Dataset excerpts:
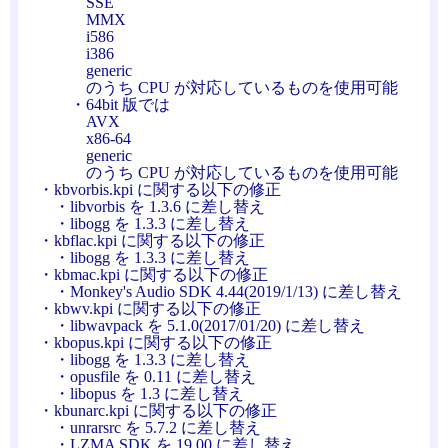
SSE
MMX
i586
i386
generic
のうち CPU が対応しているものを使用可能
・64bit 版では
AVX
x86-64
generic
のうち CPU が対応しているものを使用可能
・kbvorbis.kpi に関する以下の修正
・libvorbis を 1.3.6 に差し替え
・libogg を 1.3.3 に差し替え
・kbflac.kpi に関する以下の修正
・libogg を 1.3.3 に差し替え
・kbmac.kpi に関する以下の修正
・Monkey's Audio SDK 4.44(2019/1/13) に差し替え
・kbwv.kpi に関する以下の修正
・libwavpack を 5.1.0(2017/01/20) に差し替え
・kbopus.kpi に関する以下の修正
・libogg を 1.3.3 に差し替え
・opusfile を 0.11 に差し替え
・libopus を 1.3 に差し替え
・kbunarc.kpi に関する以下の修正
・unrarsrc を 5.7.2 に差し替え
・LZMA SDK を 19.00 に差し替え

YOUR INSTRUCTIONS = Reproduce every record above exactly, omitting the pictures.

SOLUTION TO THIS TASK =
SSE
MMX
i586
i386
generic
のうち CPU が対応しているものを使用可能
・64bit 版では
AVX
x86-64
generic
のうち CPU が対応しているものを使用可能
・kbvorbis.kpi に関する以下の修正
・libvorbis を 1.3.6 に差し替え
・libogg を 1.3.3 に差し替え
・kbflac.kpi に関する以下の修正
・libogg を 1.3.3 に差し替え
・kbmac.kpi に関する以下の修正
・Monkey's Audio SDK 4.44(2019/1/13) に差し替え
・kbwv.kpi に関する以下の修正
・libwavpack を 5.1.0(2017/01/20) に差し替え
・kbopus.kpi に関する以下の修正
・libogg を 1.3.3 に差し替え
・opusfile を 0.11 に差し替え
・libopus を 1.3 に差し替え
・kbunarc.kpi に関する以下の修正
・unrarsrc を 5.7.2 に差し替え
・LZMA SDK を 19.00 に差し替え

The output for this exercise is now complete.